Bonney Lake Historical Society plans wildlife film festival

The inaugural Milotte Film Festival, named after the Oscar-winning couple that once lived in what is now the Sky Island neighborhood, is scheduled for October with the hopes of becoming a destination for wildlife and nature filmmakers from around the world.

The Greater Bonney Lake Historical Society is hoping for a little movie magic as they plan for the launch of new film festival they hope will become an annual event in the city.

The inaugural Milotte Film Festival, named after the Oscar-winning couple that once lived in what is now the Sky Island neighborhood, is scheduled for October with the hopes of becoming a destination for wildlife and nature filmmakers from around the world.

“There’s not a lot of film festivals that feature only wildlife films,” said councilman and historical society member Mark Hamilton, who came up with the idea of doing a festival to celebrate the contribution made to the city and the industry by Alfred and Emma Milotte.

According to the Milotte Scholarship website, Alfred and Emma began filming and lecturing in Alaska in the 1940s. Following World War II, Walt Disney saw one of the couple’s lectures and commissioned them to return to Alaska to film “Seal Island,” which won the 1946 Academy Award for Best Short Subject.

The film launched Disney’s “True Life Adventure” series, which Hamilton remembers watching as a young man growing up in Bonney Lake.

Hamilton said he was fascinated by the series, which took viewers all around the world, showing them images of places and animals that at the time were only visible in zoos and in picture books.

The Milottes went on to win a total of six Academy Awards, filming wildlife from Alaska to the Florida Everglades to Africa and beyond. Their work was shown in both theatrical release and on television through Disney’s weekly program.

“They were pioneers,” Hamilton said.

The couple eventually retired to a 160-acre piece of land in what is now Bonney Lake. Their home sat on a ridge and offered stunning views west all the way to Puget Sound and east to Mount Rainier.

“They called their house their island in the sky,” said historical society president Dennis Dhaese, adding that the area is still known as Sky Island today.

Dhaese said the Milottes are not particularly well known in the area and said the film festival is a good way to re-introduce the couple and their work to modern residents of the city they called home.

Hamilton, who grew up in Bonney Lake, agreed and said he did not know who the Milottes were until recently, even as an avid viewer of “True Life Adventures.”

This year’s inaugural festival will feature two of the Milottes’ award-winning films, “Seal Island” and “The Story of an Alaskan Grizzly Bear,” as well as one modern wildlife film.

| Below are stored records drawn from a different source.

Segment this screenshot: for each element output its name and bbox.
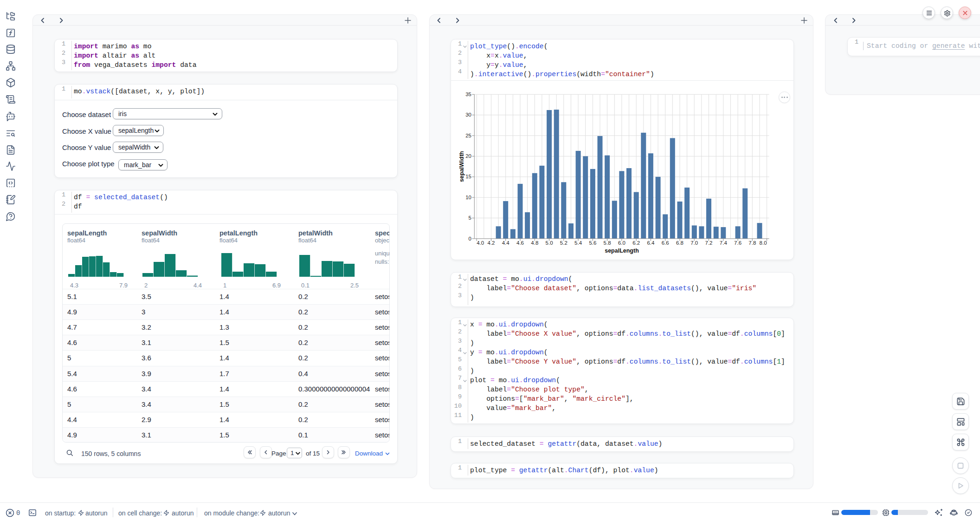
svg-text:7.6: 7.6 [734,240,741,246]
svg-text:15: 15 [465,174,471,179]
svg-text:7.4: 7.4 [720,240,728,246]
svg-text:20: 20 [465,153,471,159]
svg-text:5.2: 5.2 [560,240,567,246]
svg-text:4.4: 4.4 [502,240,510,246]
svg-text:5.4: 5.4 [574,240,582,246]
svg-text:5: 5 [469,215,471,221]
svg-text:7.0: 7.0 [690,240,698,246]
svg-text:5.0: 5.0 [546,240,553,246]
svg-text:7.2: 7.2 [705,240,713,246]
svg-text:sepalWidth: sepalWidth [458,151,465,182]
svg-text:6.2: 6.2 [632,240,640,246]
svg-text:4.2: 4.2 [488,240,495,246]
svg-text:sepalLength: sepalLength [605,247,639,254]
svg-text:10: 10 [465,195,471,200]
svg-text:35: 35 [465,91,471,97]
svg-text:6.6: 6.6 [662,240,669,246]
svg-text:8.0: 8.0 [760,240,767,246]
svg-text:5.8: 5.8 [604,240,611,246]
svg-text:5.6: 5.6 [589,240,596,246]
svg-text:6.8: 6.8 [676,240,683,246]
svg-text:4.0: 4.0 [477,240,484,246]
svg-text:0: 0 [469,236,471,241]
svg-text:4.8: 4.8 [531,240,538,246]
svg-text:7.8: 7.8 [748,240,756,246]
svg-text:30: 30 [465,112,471,117]
svg-text:6.0: 6.0 [618,240,625,246]
svg-text:25: 25 [465,133,471,138]
svg-text:4.6: 4.6 [516,240,524,246]
svg-text:6.4: 6.4 [647,240,655,246]
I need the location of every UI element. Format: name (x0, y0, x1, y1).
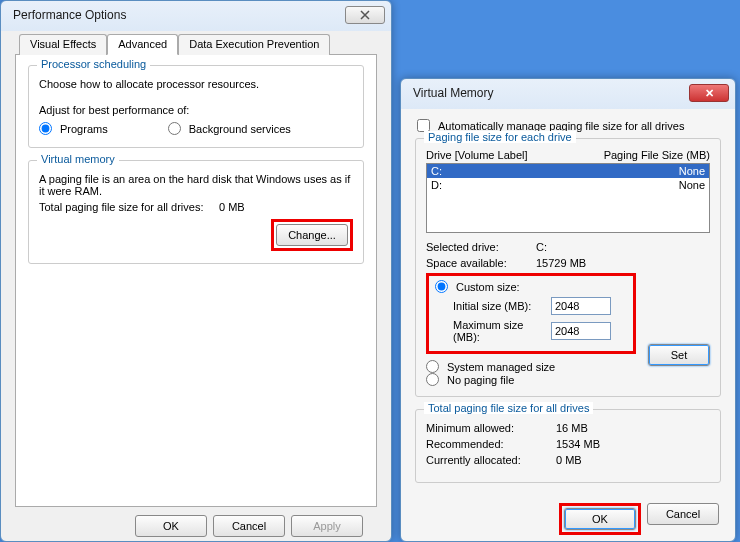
ok-button[interactable]: OK (135, 515, 207, 537)
initial-size-input[interactable] (551, 297, 611, 315)
vm-total-value: 0 MB (219, 201, 245, 213)
performance-options-window: Performance Options Visual Effects Advan… (0, 0, 392, 542)
set-button[interactable]: Set (648, 344, 710, 366)
radio-custom-label: Custom size: (456, 281, 520, 293)
list-item[interactable]: D: None (427, 178, 709, 192)
virtual-memory-group: Virtual memory A paging file is an area … (28, 160, 364, 264)
close-button[interactable]: ✕ (689, 84, 729, 102)
drive-cell: C: (431, 165, 679, 177)
tab-panel-advanced: Processor scheduling Choose how to alloc… (15, 55, 377, 507)
col-drive: Drive [Volume Label] (426, 149, 604, 161)
close-button[interactable] (345, 6, 385, 24)
radio-sysman-label: System managed size (447, 361, 555, 373)
radio-programs-input[interactable] (39, 122, 52, 135)
radio-nopf-input[interactable] (426, 373, 439, 386)
selected-drive-label: Selected drive: (426, 241, 536, 253)
maximum-size-input[interactable] (551, 322, 611, 340)
radio-custom-size[interactable]: Custom size: (435, 280, 627, 293)
currently-allocated-value: 0 MB (556, 454, 582, 466)
group-title: Total paging file size for all drives (424, 402, 593, 414)
dialog-buttons: OK Cancel (415, 495, 721, 535)
highlight-ok: OK (559, 503, 641, 535)
change-button[interactable]: Change... (276, 224, 348, 246)
window-title: Virtual Memory (413, 86, 689, 100)
recommended-label: Recommended: (426, 438, 556, 450)
highlight-custom-size: Custom size: Initial size (MB): Maximum … (426, 273, 636, 354)
size-cell: None (679, 165, 705, 177)
radio-nopf-label: No paging file (447, 374, 514, 386)
proc-desc: Choose how to allocate processor resourc… (39, 78, 353, 90)
group-title: Processor scheduling (37, 58, 150, 70)
radio-bgservices-input[interactable] (168, 122, 181, 135)
vm-desc: A paging file is an area on the hard dis… (39, 173, 353, 197)
group-title: Paging file size for each drive (424, 131, 576, 143)
window-title: Performance Options (13, 8, 345, 22)
size-cell: None (679, 179, 705, 191)
drive-cell: D: (431, 179, 679, 191)
titlebar[interactable]: Virtual Memory ✕ (401, 79, 735, 107)
ok-button[interactable]: OK (564, 508, 636, 530)
tab-dep[interactable]: Data Execution Prevention (178, 34, 330, 55)
space-available-value: 15729 MB (536, 257, 586, 269)
total-group: Total paging file size for all drives Mi… (415, 409, 721, 483)
auto-manage-label: Automatically manage paging file size fo… (438, 120, 684, 132)
group-title: Virtual memory (37, 153, 119, 165)
radio-programs-label: Programs (60, 123, 108, 135)
cancel-button[interactable]: Cancel (647, 503, 719, 525)
maximum-size-label: Maximum size (MB): (435, 319, 545, 343)
drive-list[interactable]: C: None D: None (426, 163, 710, 233)
dialog-buttons: OK Cancel Apply (15, 507, 377, 537)
currently-allocated-label: Currently allocated: (426, 454, 556, 466)
radio-programs[interactable]: Programs (39, 122, 108, 135)
radio-bgservices[interactable]: Background services (168, 122, 291, 135)
radio-no-paging-file[interactable]: No paging file (426, 373, 710, 386)
processor-scheduling-group: Processor scheduling Choose how to alloc… (28, 65, 364, 148)
radio-sysman-input[interactable] (426, 360, 439, 373)
initial-size-label: Initial size (MB): (435, 300, 545, 312)
vm-total-label: Total paging file size for all drives: (39, 201, 219, 213)
radio-custom-input[interactable] (435, 280, 448, 293)
close-icon (360, 10, 370, 20)
tab-visual-effects[interactable]: Visual Effects (19, 34, 107, 55)
min-allowed-label: Minimum allowed: (426, 422, 556, 434)
selected-drive-value: C: (536, 241, 547, 253)
list-item[interactable]: C: None (427, 164, 709, 178)
highlight-change: Change... (271, 219, 353, 251)
col-size: Paging File Size (MB) (604, 149, 710, 161)
each-drive-group: Paging file size for each drive Drive [V… (415, 138, 721, 397)
tab-advanced[interactable]: Advanced (107, 34, 178, 55)
cancel-button[interactable]: Cancel (213, 515, 285, 537)
titlebar[interactable]: Performance Options (1, 1, 391, 29)
space-available-label: Space available: (426, 257, 536, 269)
apply-button[interactable]: Apply (291, 515, 363, 537)
proc-adjust: Adjust for best performance of: (39, 104, 353, 116)
tab-bar: Visual Effects Advanced Data Execution P… (15, 33, 377, 55)
radio-bgservices-label: Background services (189, 123, 291, 135)
recommended-value: 1534 MB (556, 438, 600, 450)
min-allowed-value: 16 MB (556, 422, 588, 434)
virtual-memory-window: Virtual Memory ✕ Automatically manage pa… (400, 78, 736, 542)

There will also be exhibits from the Milotte family, such as the telegram the couple received from Disney after winning an Oscar and photos of the couple with film stars of their era, such as Humphrey Bogart, Lauren Bacall and Katharine Hepburn.

Dhaese said a nephew of the couple has also been contacted and should be on hand to talk some about his aunt and uncle and their work.

After this year, the hope is that the festival will become an annual event that will feature wildlife films.

“I’m hoping it becomes a full-fledged film festival,” Hamilton said.

“Hopefully this is going to grow into something more,” said Dhaese. “It’s starting a new tradition we hope endures and grows into an annual event we can be proud of in Bonney Lake.”

The hope is that nature filmmakers will eventually travel to Bonney Lake to show their films. The Historical Society is presently seeking sponsors to raise the $2,250 they need for the event.

“It’s a big deal,” Hamilton said. “It’s going to be great for the city and a lot of fun.”

The inaugural Milotte Film Festival is scheduled for Oct. 20. A venue has not yet been announced.